Of all the entries below, only the lines from the one with "Lite (Archive) Mode (64, 2526)" up to and including the one with "Portal (37, 77)" are to be duplicated exactly.

== Provided data ==
Segment Open
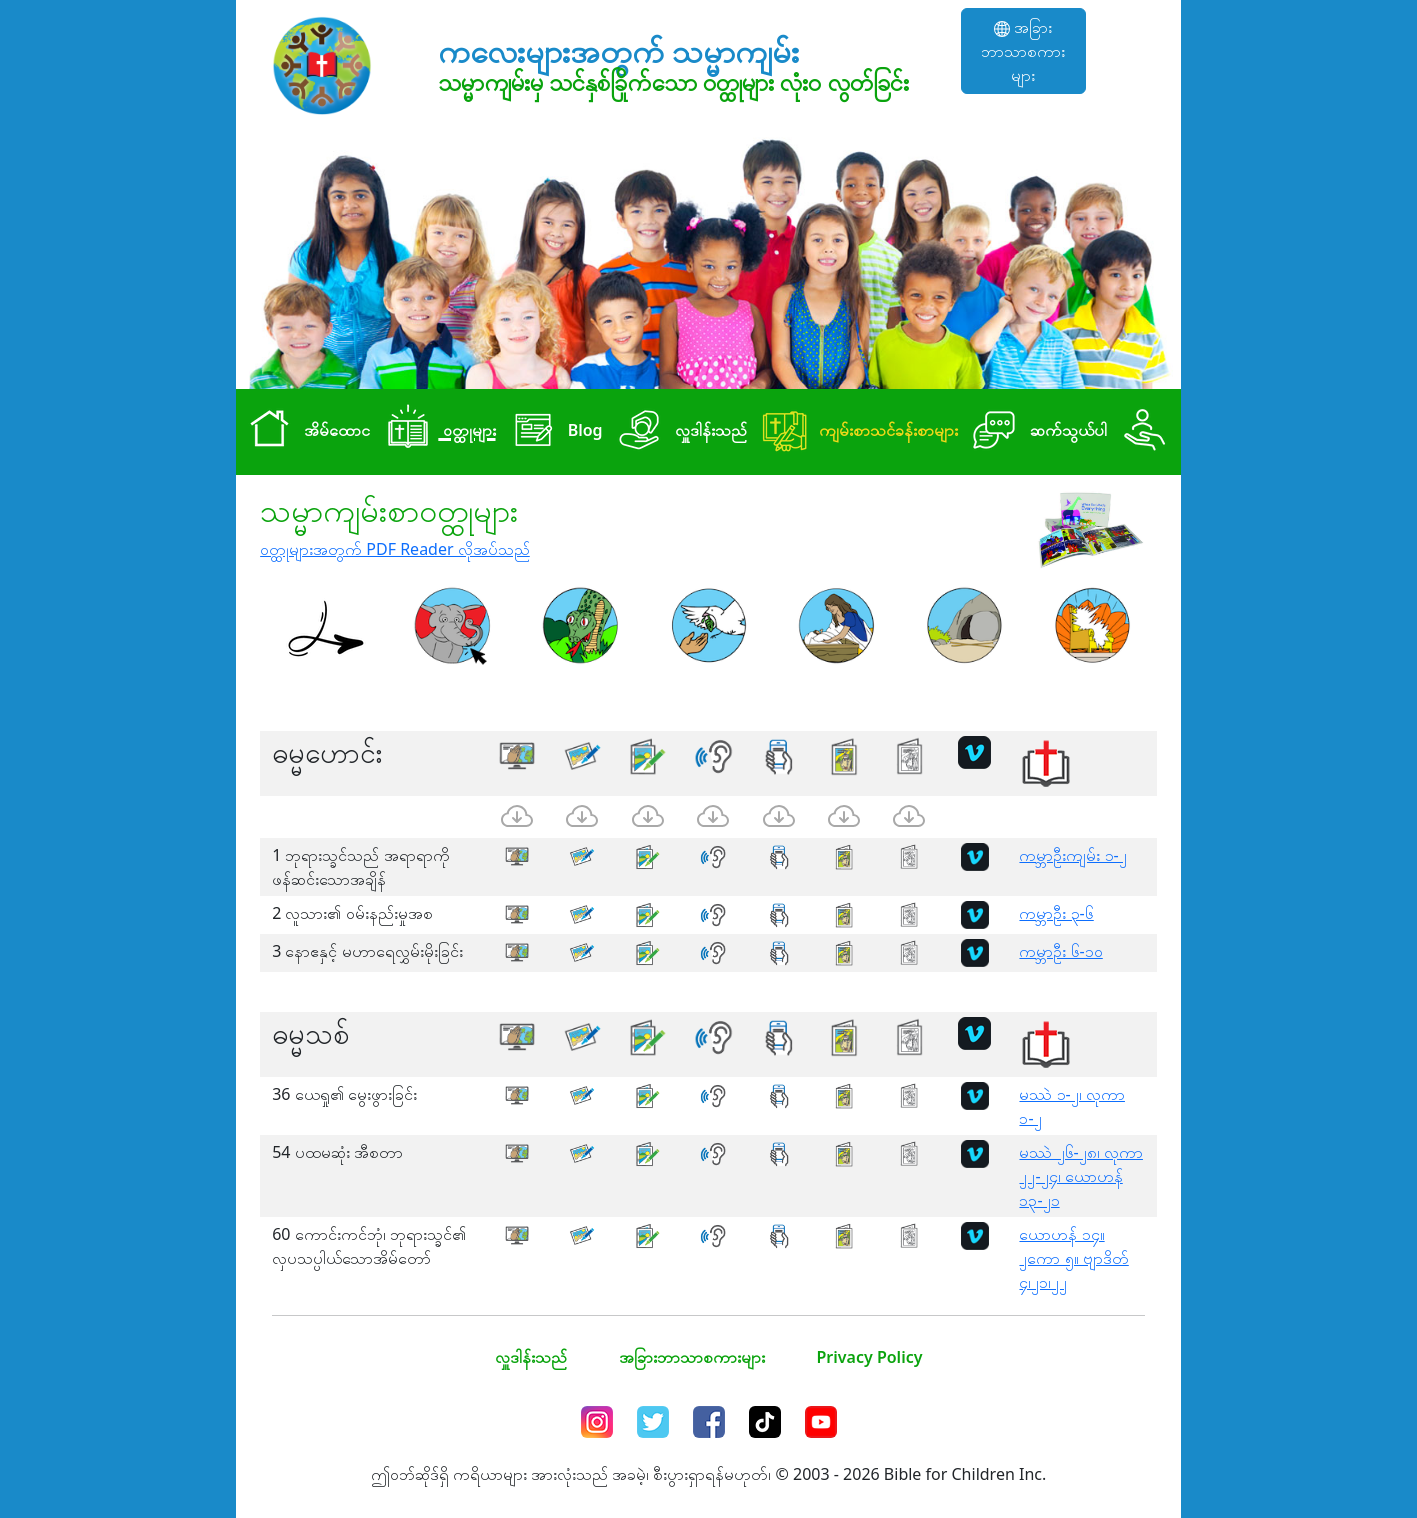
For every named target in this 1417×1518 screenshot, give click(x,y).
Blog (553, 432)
Segment Closed
Segment Open
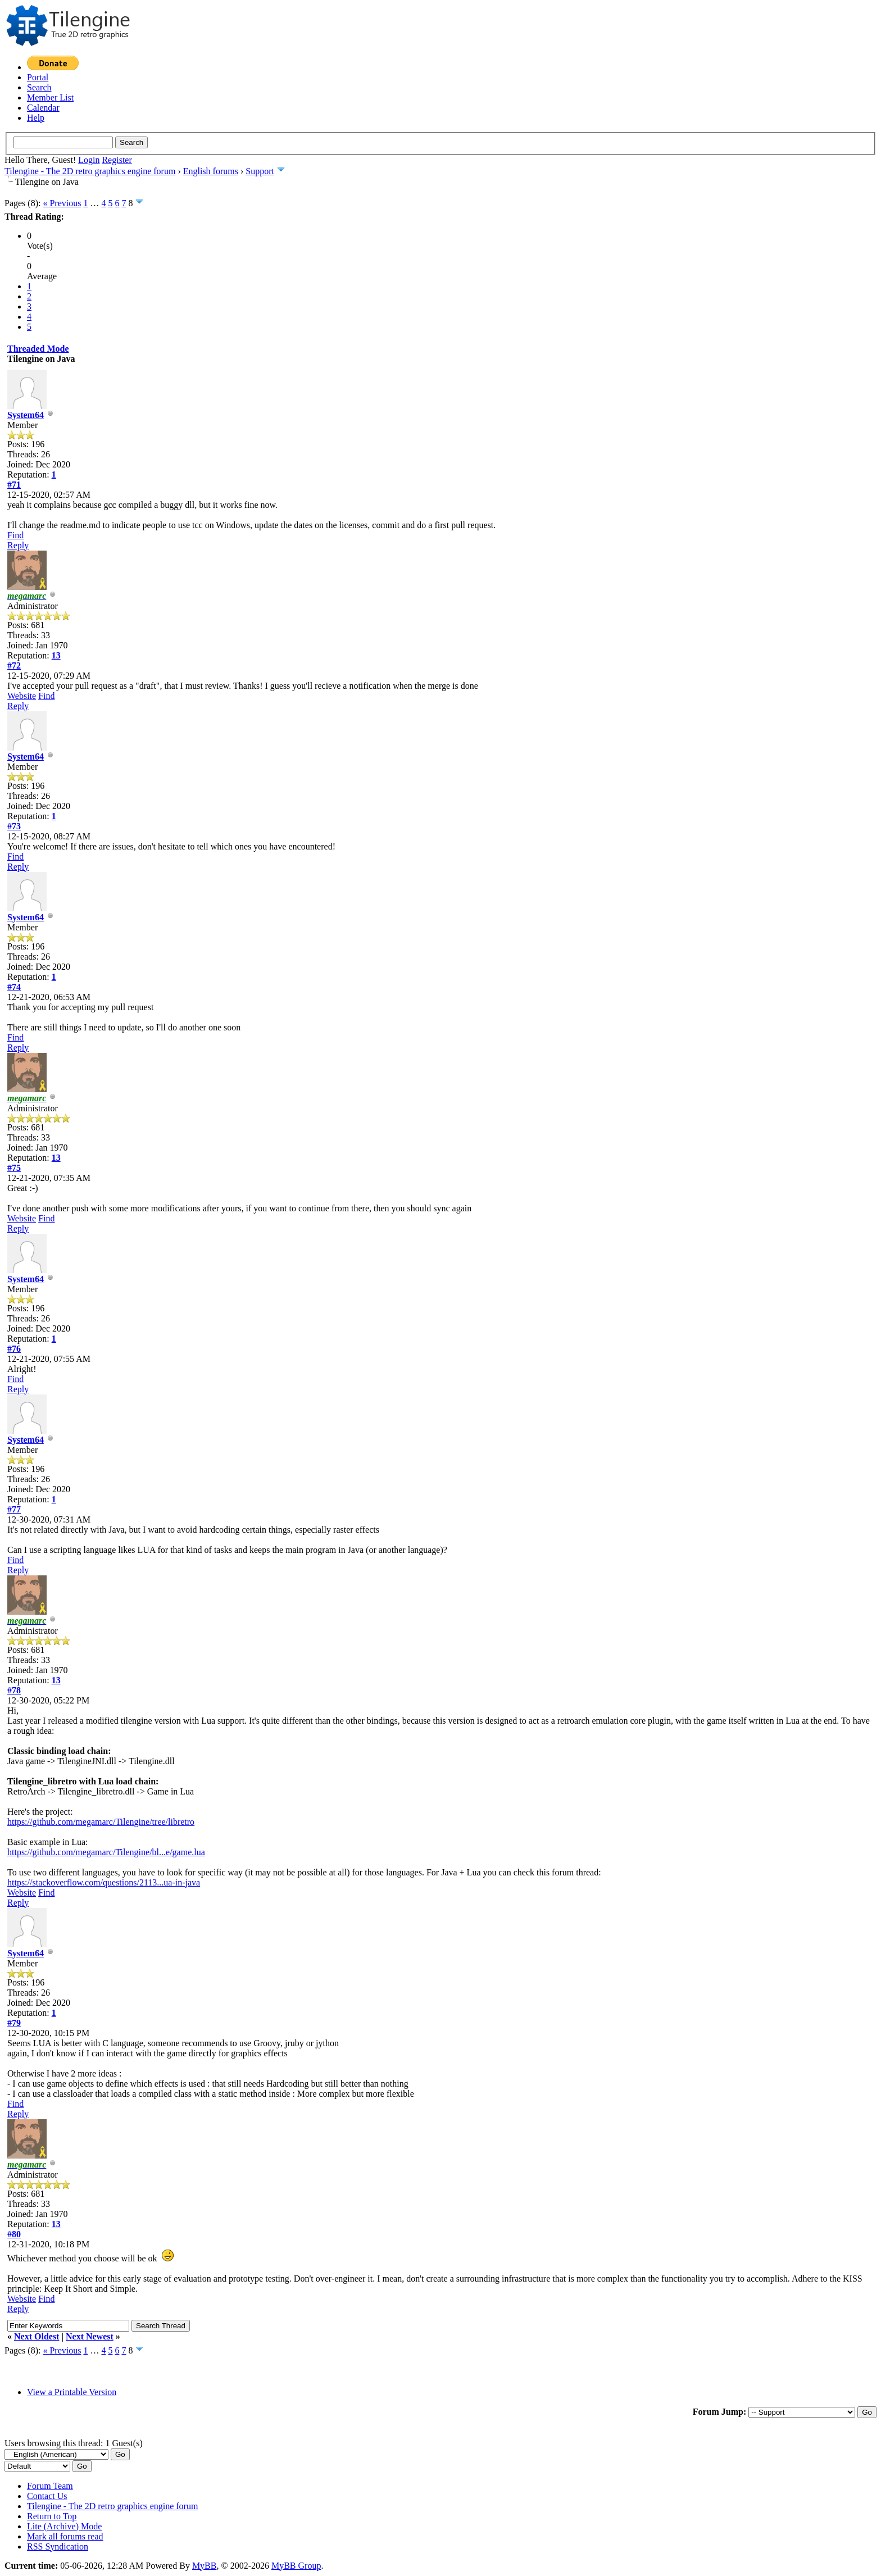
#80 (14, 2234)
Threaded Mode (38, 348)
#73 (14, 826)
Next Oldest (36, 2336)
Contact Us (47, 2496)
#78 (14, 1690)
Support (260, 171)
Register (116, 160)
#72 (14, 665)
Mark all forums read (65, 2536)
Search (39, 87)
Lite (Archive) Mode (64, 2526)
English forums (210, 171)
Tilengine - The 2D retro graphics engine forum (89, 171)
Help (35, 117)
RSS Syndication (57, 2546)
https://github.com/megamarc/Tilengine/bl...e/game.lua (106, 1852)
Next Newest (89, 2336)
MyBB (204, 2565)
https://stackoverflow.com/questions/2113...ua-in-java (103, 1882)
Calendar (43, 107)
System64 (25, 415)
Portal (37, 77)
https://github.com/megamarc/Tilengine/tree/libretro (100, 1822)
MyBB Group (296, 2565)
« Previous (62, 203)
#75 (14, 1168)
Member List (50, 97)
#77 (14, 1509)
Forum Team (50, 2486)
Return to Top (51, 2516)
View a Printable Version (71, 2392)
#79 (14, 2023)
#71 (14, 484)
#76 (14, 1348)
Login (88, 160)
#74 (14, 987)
Segment Closed
== Response to this exercise ==
Lite (Archive) Mode (64, 2526)
English forums (210, 171)
Tilengine - The 2D retro graphics engine forum (89, 171)
Help (35, 117)
RSS Syndication (57, 2546)
https://github.com/megamarc/Tilengine/bl...e/game.lua (106, 1852)
Next Newest (89, 2336)
MyBB (204, 2565)
https://stackoverflow.com/questions/2113...ua-in-java (103, 1882)
Calendar (43, 107)
System64 (25, 415)
Portal (37, 77)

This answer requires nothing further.